The management phase lies ahead as states and localities navigate the virus without a vaccine over the next six to 18 months. We will see vigilance, data-monitoring and an immediate return to containment if/when outbreaks occur.

Developing trust will be paramount. Communicate that you have systems strong enough to enable prospects to leave the single place they consider safe — their home. We’ve always done this, though. Clients have always felt safer at home and seen moving as a risk. Now that has intensified. There’s a new addition to our frequently asked qustions: “How can I be sure your community can handle the next pandemic?”

Moving from containment to management, two tasks require immediate focus:

  • Providing a safe and appealing experience for prospects considering residency.
  • Helping prospects envision your community as the safest place to live, moving forward.

We have some strong assets. We have early access to information. We have systems in place. We have the opportunity to implement design and operational changes that will position us better in a second wave. And we have the strength of community.

With families conducting more research online, the in-person component of sales is smaller, but it won’t disappear. Visits must be safe for both current and prospective residents. The visitor experience should show the care and thoughtfulness you’ve invested into safety. It should also evidence hospitality.

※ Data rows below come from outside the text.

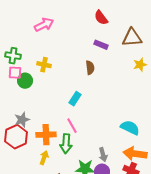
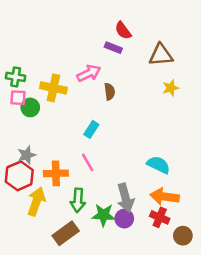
pink arrow: (44, 25) -> (89, 73), moved
purple rectangle: (101, 45) -> (113, 48), moved
yellow cross: (44, 65) -> (53, 88), size x1.5
green arrow: (66, 144) -> (78, 200), moved
gray arrow: (103, 155) -> (125, 198), size x1.6
yellow arrow: (44, 158) -> (36, 201), moved, size x1.6

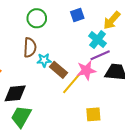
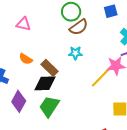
brown semicircle: (30, 47) -> (79, 27), moved, turned 48
brown rectangle: (59, 70) -> (50, 68), moved

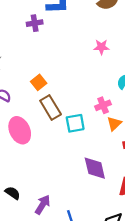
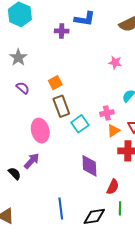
cyan square: (75, 123) -> (80, 124), turned -36
pink ellipse: (20, 130) -> (40, 131), moved
purple arrow: (43, 205) -> (32, 161), moved

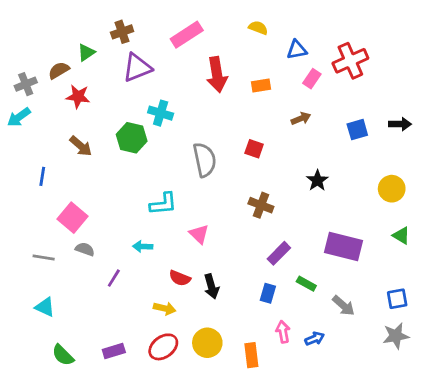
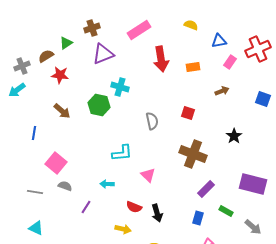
blue square: (357, 130) -> (263, 99), turned 35
gray semicircle: (205, 160) -> (152, 121), size x0.7
brown cross: (261, 205) -> (193, 154), size x1.5

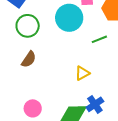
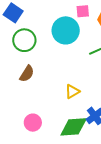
yellow triangle: (82, 73) -> (72, 92), moved

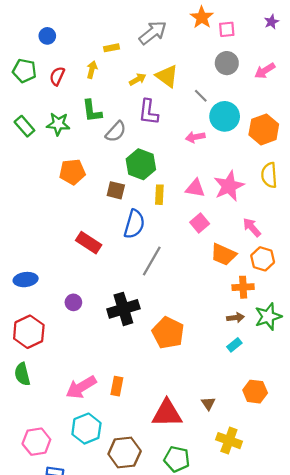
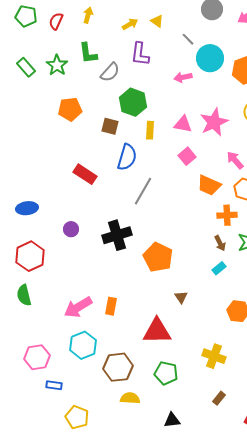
yellow triangle: (167, 76) -> (157, 21), size x0.6
green star: (58, 124) -> (57, 65), turned 30
brown arrow: (235, 318) -> (220, 243), turned 70
brown triangle: (208, 404) -> (181, 297), moved

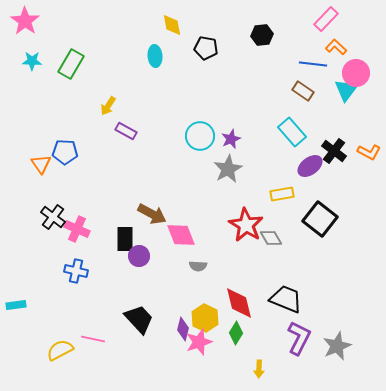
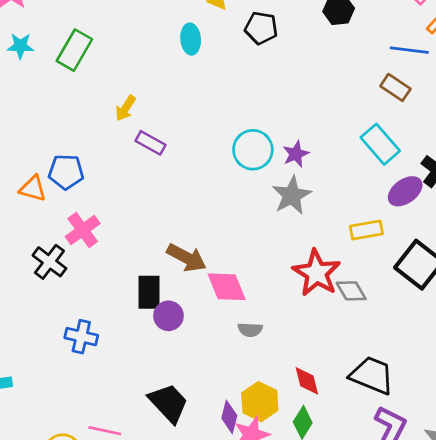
orange triangle: (41, 164) -> (33, 188), turned -40
pink cross: (77, 229) -> (83, 230), moved, turned 30
red diamond: (239, 303) -> (307, 381), size x0.7

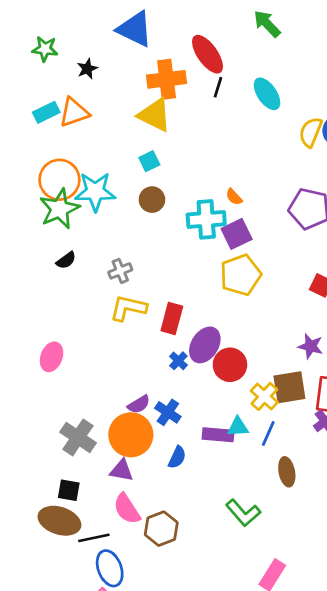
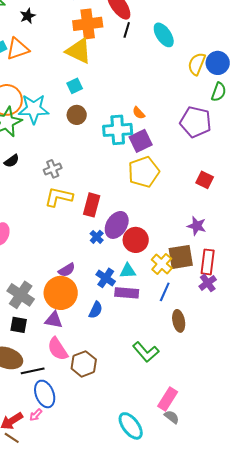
blue cross: (168, 412) -> (106, 278), moved
cyan triangle: (238, 427) -> (128, 271), moved
black square: (69, 490) -> (19, 325), moved

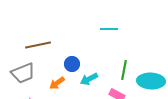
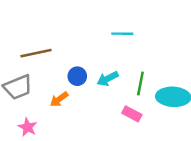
cyan arrow: (89, 79) -> (108, 79), moved

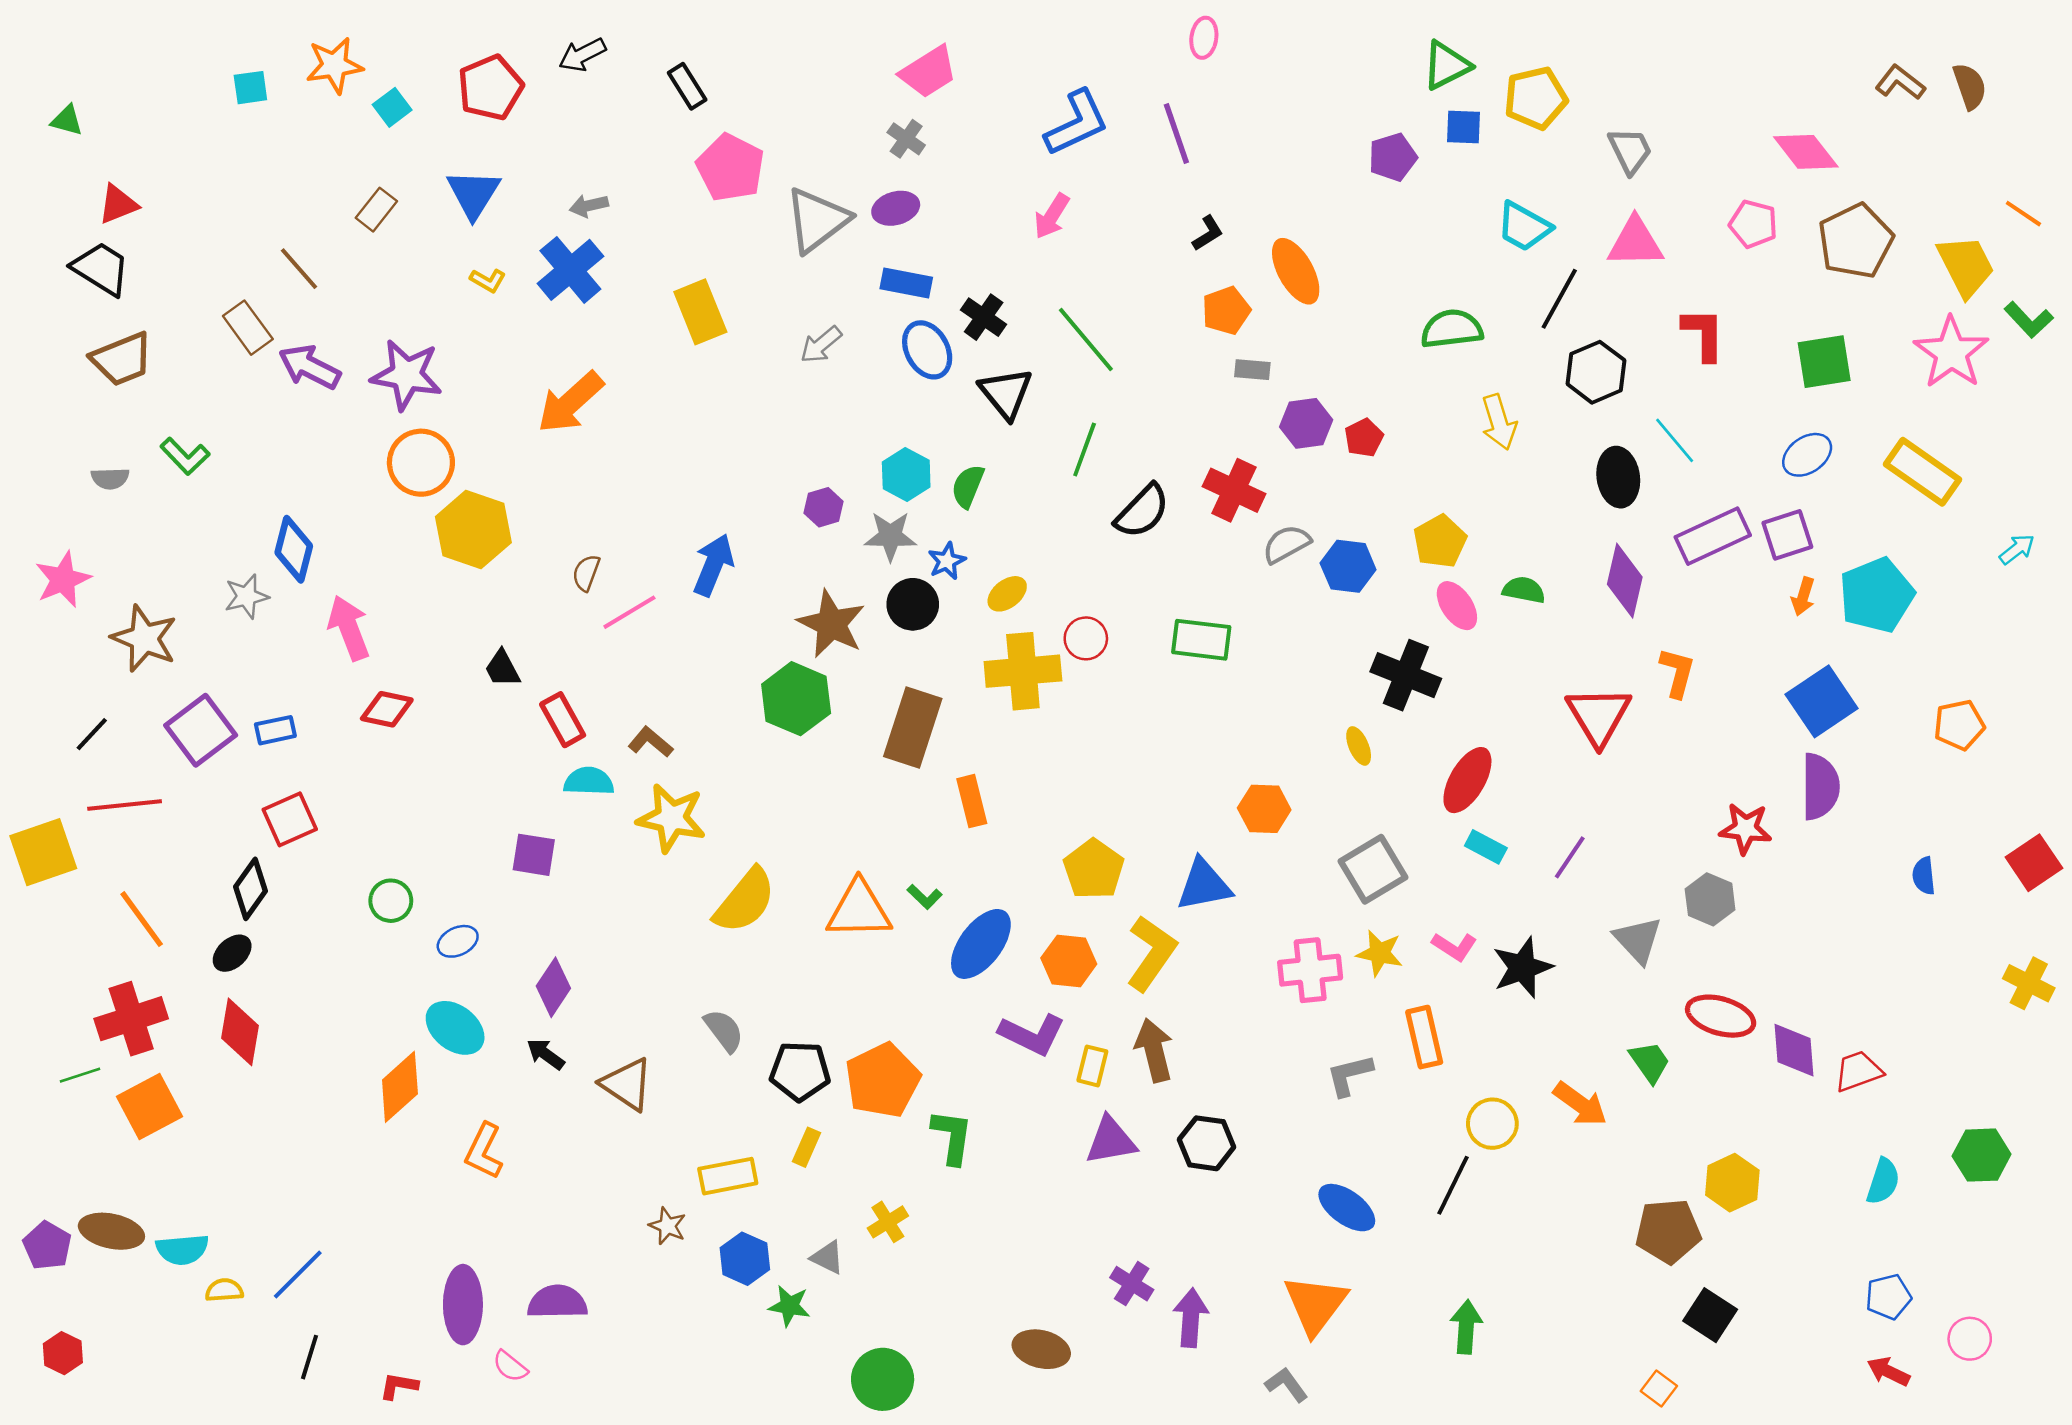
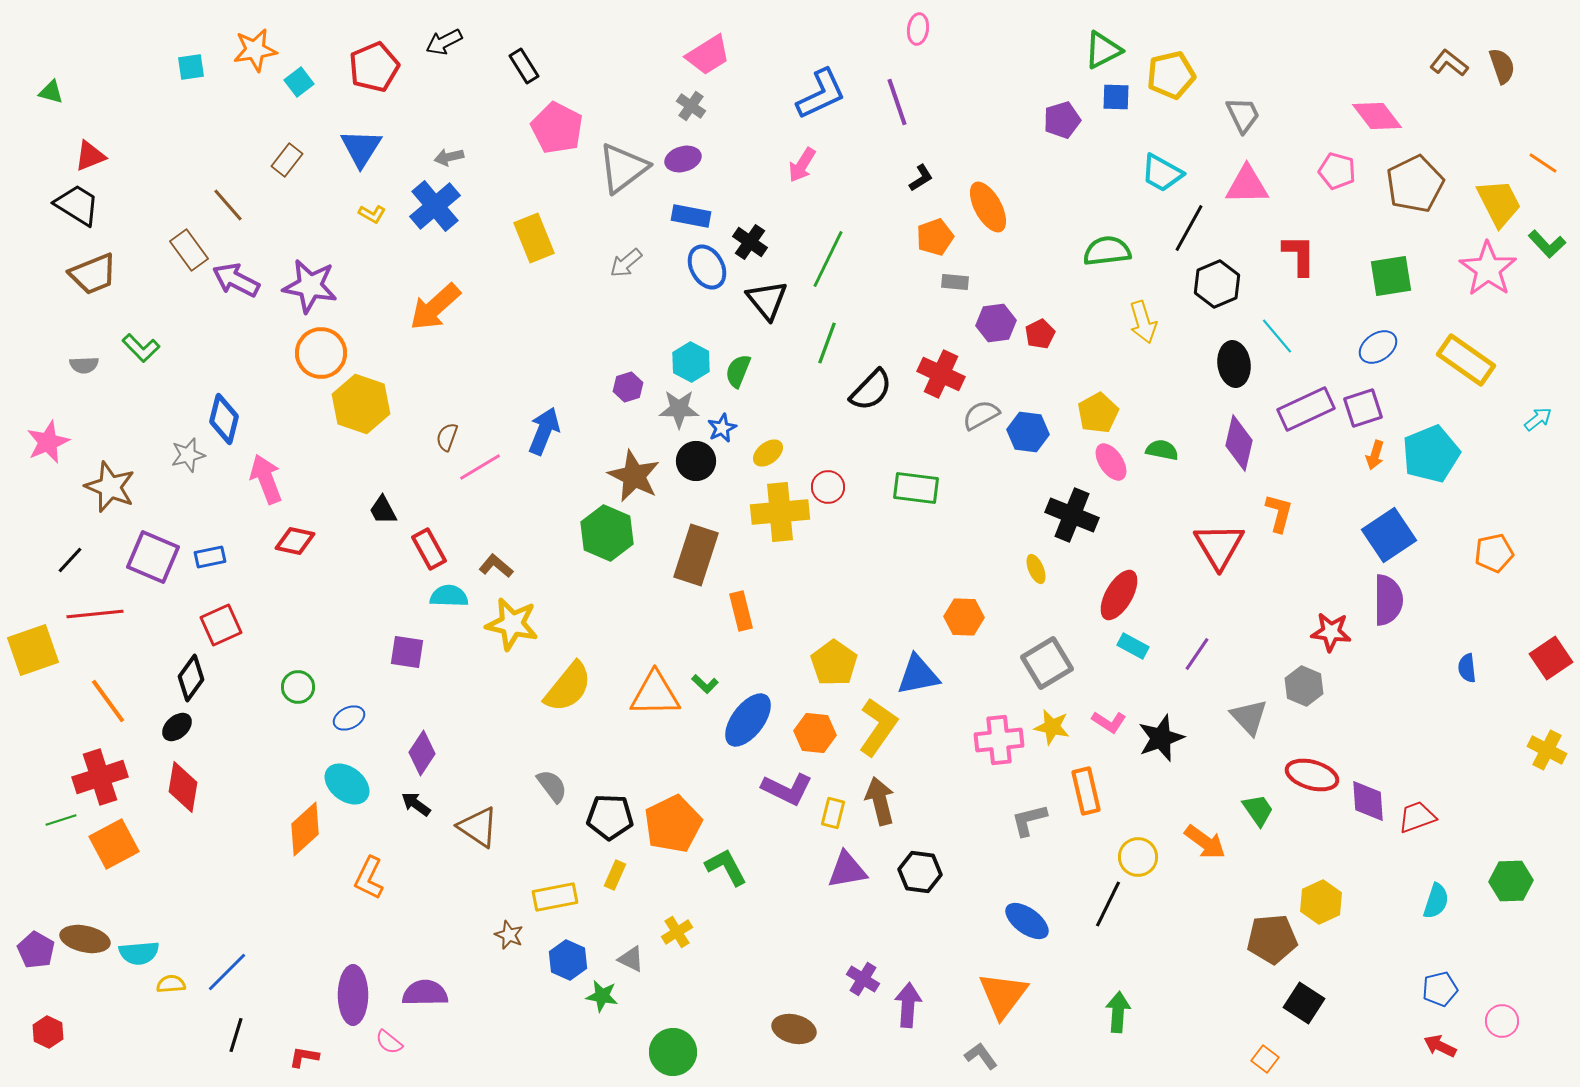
green line: (1086, 339) -> (828, 259), turned 66
purple square: (201, 730) -> (153, 557), turned -30
green L-shape: (952, 1137) -> (726, 867), turned -36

  1. Locate marketing and sales in its own space — not connected to resident or staff activity.
  2. Limit in-person meetings to warm and hot leads.
  3. Create a sales center that feels safe and is safe.
  4. Share your policy on testing.
  5. Talk about design, staffing and operational changes being implemented for long-term safety in the community.
  6. Continue using virtual tools for touring but make them more personal.
  7. Develop your process and protocols for new move-ins.

Once you believe you’ve prepared how you need to, it’s important to announce a safe “road-map to residency” to give consumers courage to move forward.

Adjusting to the new normal

Eventually there will be a vaccine or a testing/treatment protocol that restores social interaction. Anticipate this as a time to activate new research. Consumer perceptions of the world and senior living’s place in it will be changed. The buyer profile may shift. Customer expectations will be different.

The fundamentals of our industry are strong — high population growth and an increasing need for the products and services we offer remain. But how we do things has permanently changed. We’ll need to understand, adapt and adjust. My years in this amazing field give me the confidence that — once again — we will do so.

 

After nearly 40 years in senior living, Sharon Brooks will retire from her role as president, East Coast at GlynnDevins this summer to focus on market audits, development consulting and her passion for serving the middle market.